Новая карта русской литературы

Предложный падеж

Евгения Суслова

Проницаемость как принцип поэтического мировидения О книге стихов Егора Кирсанова

каждый город заканчивается мальчиком

стоящим на берегу

ты перед ним лаовай

возлюбленный призрак пространства

 

                  Егор Кирсанов

Совсем недавно в издательстве «АРГО-РИСК» в серии «Поэты русской провинции» (вып.5) вышла книга стихов нижегородского поэта Егора Кирсанова под названием «Двадцать два несчастья». Несчастье как онтологическая категория лишается своей кристаллической решетки, становится в один ряд с другими частностями мира. Разрушение идиоматического «тридцать три несчастья» происходит посредством начала литературного — чеховского. Литература же, по сути, становится способом преодоления реальности, соположенной сущности самого «я» поэта и способом создания альтернативного, почти мифологического пространства. В основу моделирования такого пространства ложится принцип множественности и проницаемости всех элементов данной системы. С одной стороны, это связано с личным, почти интимным переживанием историко-литературных «вибраций». Литература становится особого рода интуицией, формой индивидуального опыта. В этом принципиальное отличие кирсановских текстов от текстов постмодернистского толка, несмотря на большое количество присутствующих в стихотворениях обращений к истории поэзии (разговор, прежде всего, идет о Введенском, Ходасевиче, Бродском, Цветаевой, Ахматовой и других). Вот как раз такой пример:

 

        на ночь останется ватное

        несовершенное

        хочется лечь вытянуться

        ничего не слышать

        младая жизнь протянет тебе кузнечик

        мячик серебряный бубенец

        первые слоги…

 

Ситуация взаимодействия с ребенком, глубоко лиричная по своей внутренней сущности, разрешается через цветаевские «Стихи к Блоку». Идейная вертикаль этого ее стихотворения — пантеистический поиск тождества имени на уровнях вербального — невербального. «Серебряный бубенец во рту» — это и залог молчания, и ирреальный звон в теле.
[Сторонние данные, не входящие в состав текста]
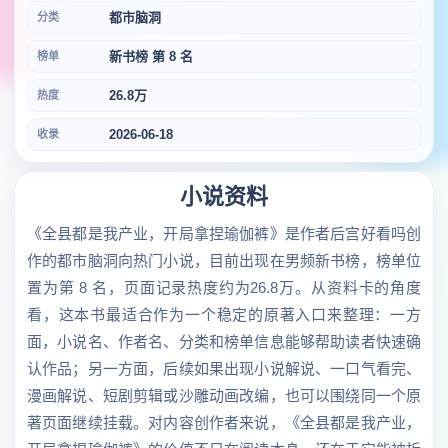
都市脑洞
分类
新书榜 第 8 名
榜单
26.8万
热度
2026-06-18
收录
小说资料
《全县都是我产业，开局拿捏瑜伽裤》是作者后宫好看吗创
作的都市脑洞向热门小说，目前出现在男频新书榜，榜单位
置为第 8 名，页面记录热度约为26.8万。从资料卡的角度
看，这本书最适合作为一个稳定的原著入口来整理：一方
面，小说名、作者名、分类和榜单信息能够帮助读者快速确
认作品；另一方面，后续如果出现小说解说、一口气看完、
漫画解说、短剧剪辑或沙雕动画改编，也可以围绕同一个原
著页面继续挂载。对内容创作者来说，《全县都是我产业，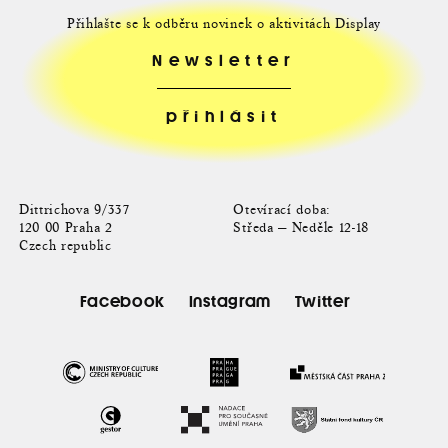
Přihlašte se k odběru novinek o aktivitách Display
Newsletter
Dittrichova 9/337
Otevírací doba:
120 00 Praha 2
Středa — Neděle 12-18
Czech republic
Facebook
Instagram
Twitter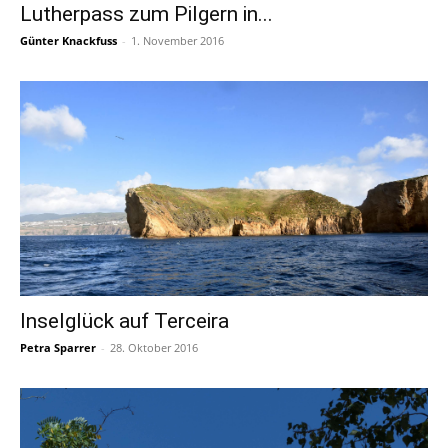
Lutherpass zum Pilgern in...
Günter Knackfuss
-
1. November 2016
Inselglück auf Terceira
Petra Sparrer
-
28. Oktober 2016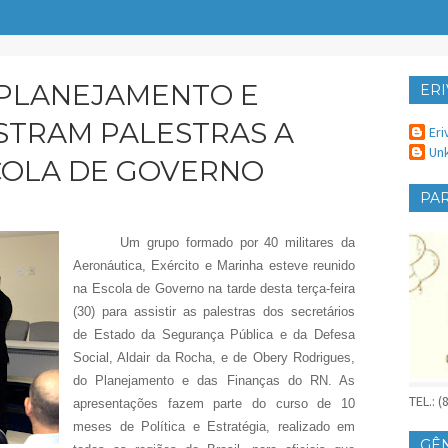
 PLANEJAMENTO E
ERI
ER
STRAM PALESTRAS A
Eri
Un
SCOLA DE GOVERNO
PAR
Um grupo formado por 40 militares da
Aeronáutica, Exército e Marinha esteve reunido
na Escola de Governo na tarde desta terça-feira
(30) para assistir as palestras dos secretários
de Estado da Segurança Pública e da Defesa
Social, Aldair da Rocha, e de Obery Rodrigues,
do Planejamento e das Finanças do RN. As
TEL.: 
apresentações fazem parte do curso de 10
meses de Política e Estratégia, realizado em
GÊ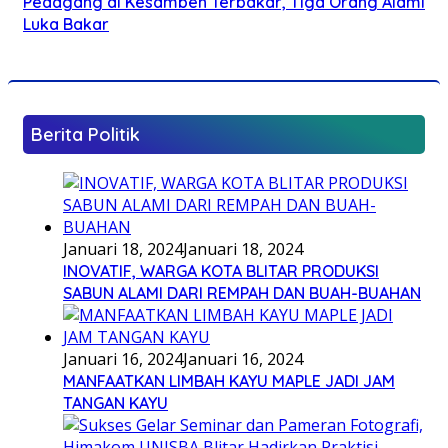
Pedagang di Kesamben Terbakar, Tiga Orang Alami
Luka Bakar
Berita Politik
Januari 18, 2024
Januari 18, 2024
INOVATIF, WARGA KOTA BLITAR PRODUKSI
SABUN ALAMI DARI REMPAH DAN BUAH-BUAHAN
Januari 16, 2024
Januari 16, 2024
MANFAATKAN LIMBAH KAYU MAPLE JADI JAM
TANGAN KAYU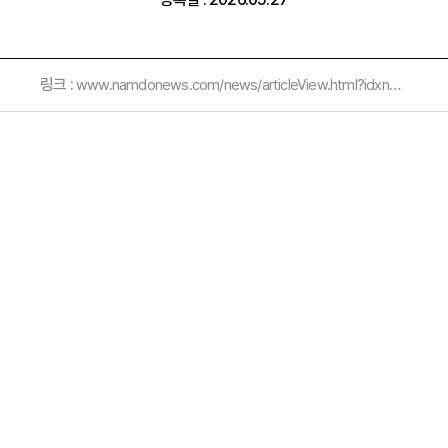
링크 :
www.namdonews.com/news/articleView.html?idxno=911798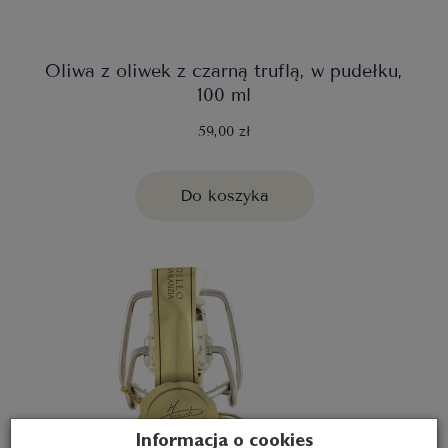
Oliwa z oliwek z czarną truflą, w pudełku,
100 ml
59,00 zł
Do koszyka
Informacja o cookies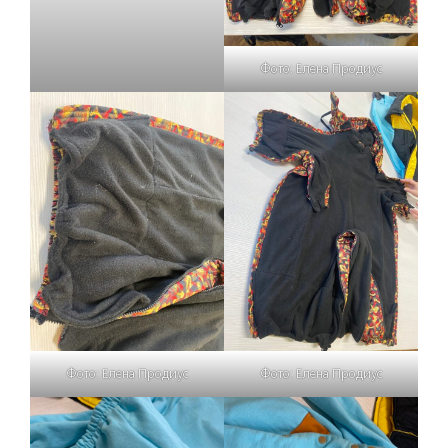
Фото: Елена Продиус
Фото: Елена Продиус
Фото: Елена Продиус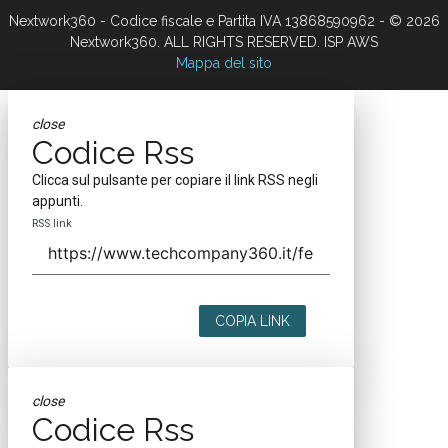
Nextwork360 - Codice fiscale e Partita IVA 13868590962 - © 2026
Nextwork360. ALL RIGHTS RESERVED. ISP AWS
Mappa del sito
close
Codice Rss
Clicca sul pulsante per copiare il link RSS negli
appunti.
RSS link
COPIA LINK
close
Codice Rss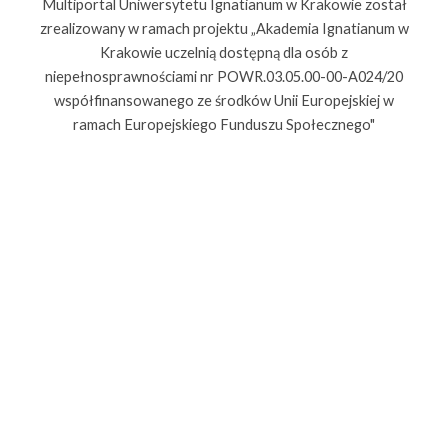
Multiportal Uniwersytetu Ignatianum w Krakowie został
zrealizowany w ramach projektu „Akademia Ignatianum w
Krakowie uczelnią dostępną dla osób z
niepełnosprawnościami nr POWR.03.05.00-00-A024/20
współfinansowanego ze środków Unii Europejskiej w
ramach Europejskiego Funduszu Społecznego"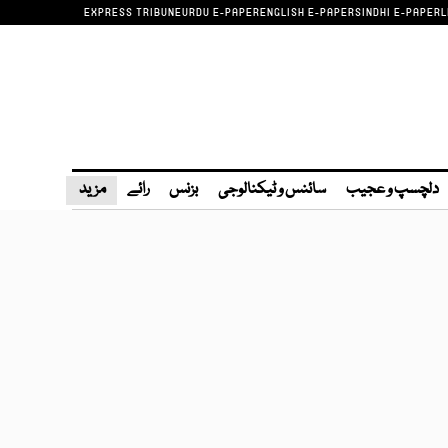
EXPRESS TRIBUNE
URDU E-PAPER
ENGLISH E-PAPER
SINDHI E-PAPER
L
دلچسپ و عجیب
سائنس و ٹیکنالوجی
بزنس
رائے
مزید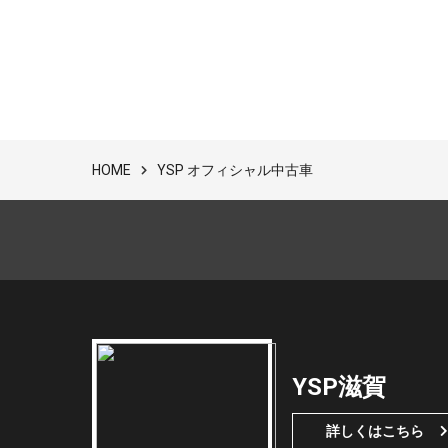
YSP オフィシャル中古車
HOME
YSP滋賀
詳しくはこちら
И дальше у Кирсанова — «первые слоги». Здесь тоже — поиск имени — слова, еще никогда не звучавшего и звучавшего множество раз от других. Это неразличение себя и другого поддерживается и строкой «ничего не слышать», когда сразу ниже разговор переходит как раз на онтологию звука. Сказанное и невысказанное, неумение говорить и косноязычие — это тот же элемент эстетики проницаемости Егора Кирсанова. Стихия косвенной речи обретает плоть тоже через призму опосредования детского сознания, или наивного (детское — уже конкретная реализация):

 

        еще говорит помнишь ты говорил не стой на ветру

        в стоунхендже аушвице бабьем яру

        клялся что бросишь писать стихи но обманули

        и я не послушалась потому что любила и сейчас люблю

 

Косвенная речь становится принципом экспликации собственно лирического в текстах, так как лирическое уже не может быть передано исключительно через категорию Innerkichkeit («Внутреннего»). Переработка культурного опыта цитирования, симбиотического тандема прозы и стиха приводит к рождению новой формы лиризма. Это мы и видим на примере стихотворений Егора Кирсанова.

С другой стороны, подобная форма поэтического чувствования связана с поэтикой мифа и бессознательного. Смысловой единицей стиха выступает не синтагма текста, аксиоматичная и подлежащая какому-либо виду валентности, но сам образ. По-другому говоря, идейно-семантическая цезура совпадает по своим границам с границами образа, и, следовательно, с созданием дополнительного самостоятельного пространства, что невозможно, скажем, в текстах Михаила Котова, где конструктивной основой каждого образа становится принцип внимательного взгляда, связанный с поэтикой чистого движения или поэтикой различия (чрезвычайно важны взаимоотношения настоящего и прошлого). У Котова невозможна мифологизация пространства, и удвоение происходит за счет временной вертикали, а не горизонтального параллелизма миров в неевклидовом понимании. Каждый же текст распадается на аксиоматические высказывания. Возможно, это особого рода минимализм, когда на первое место выходят структурно-синтаксические принципы самой системы языка, а именно пропозиционные модели, связанные с «компьютерной дискретностью» мышления, с эстетикой «взрослого» сознания. В стихотворениях Кирсанова — наоборот. Одно из центральных мест в книге занимает проблематика сохранения детского и травма неизбежной бытийной инициации. Рассмотрим цикл «Детская».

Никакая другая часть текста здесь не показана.